So let’s do a mitzvah, shall we? The delightful Emma from the comments section has a request. The girl next door to her – a high school junior named Hayley – came over last night and said she’d been nominated for the Morehead Scholarship at UNC. As Emma says:
She is number one in her class, went to governor’s school for science this past summer, and went to Space Camp a couple of years ago. She is the number 2 singles player on the tennis team and plays on the #1-seeded doubles team (which is undefeated right now at 10-0), but her passion is softball. She should be all-conference in both tennis and softball this year. She is also a starter (point guard) on the girl’s basketball team. She serves as one of two students on a juvenile crime prevention committee with other members of the community.
She also has a recruiting video for softball here – which made me think… what if we could YouTube our applications to college? Kids today…
Anyway, Emma wants to put together a mock interview to prepare Hayley for the Morehead and wants to ask the collective wisdom of our crowd, “what questions would you ask a nominee in the interview?”
I’m the wrong person to ask, not just because I wasn’t a Morehead, but because I’ve always had serious problems with the scholarship and the way they run things. I’m not saying it isn’t a great scholarship – all things considered, it has to be one of the greatest opportunities offered to any high school student in America, no lie – but for some reason, it always made me crazy.
Back in the ’80s, I wasn’t the only one who bristled at the cadre of British sub-royalty who owned castles and got a free ride to the University of North Carolina, and repaid the favor by pouring Pimm’s apple liquor on anyone in the way of their drunken rampages. Of course, I changed my mind when I joined them in that pursuit (philosophical consistency not being one of my strong suits at the time) but I still understood the dynamic to be problematic.
Later on, as the leadership of the Morehead changed, the people they brought in as Morehead Scholars changed. The artists, goofballs, crazy thinkers, musicians and self-styled poets that made the program so interesting became a minority as more and more Future Bankers of America moved in. I might as well add that there were a lot more religious types, which I can complain about, because this is my blog.
It reached a defining moment last year when my wife – herself an artist goofball crazy-thinker musician and self-styled poet Morehead Scholar – was asked (like most alums) to go through the nominations and pick out the ones that seemed the most compelling. NONE of the kids she selected went to the next round.

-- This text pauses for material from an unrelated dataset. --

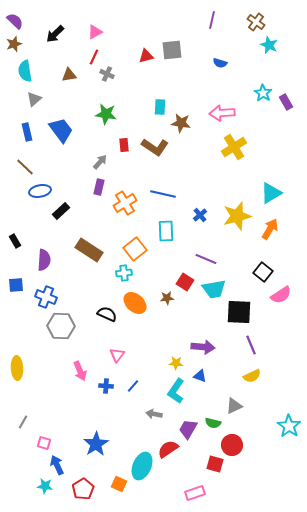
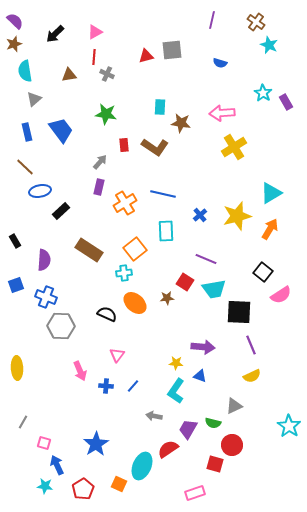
red line at (94, 57): rotated 21 degrees counterclockwise
blue square at (16, 285): rotated 14 degrees counterclockwise
gray arrow at (154, 414): moved 2 px down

Demoralizing.
That said, the Morehead program is still unbelievably valuable to UNC – the outside influence of kids from other parts of the country, and the best and brightest from within the state – largely makes Carolina what it is. Without the Morehead, the Johnston, and the various other scholarships (not to mention el Deano), UNC might have just turned into Michigan with better weather.
So here comes Hayley, a valedictorian with a wicked arm from the crouched catcher’s position, an excellent slide into 2nd, and a degree from Space Camp. She’s the kind of gal we need. What would you ask in your mock interview?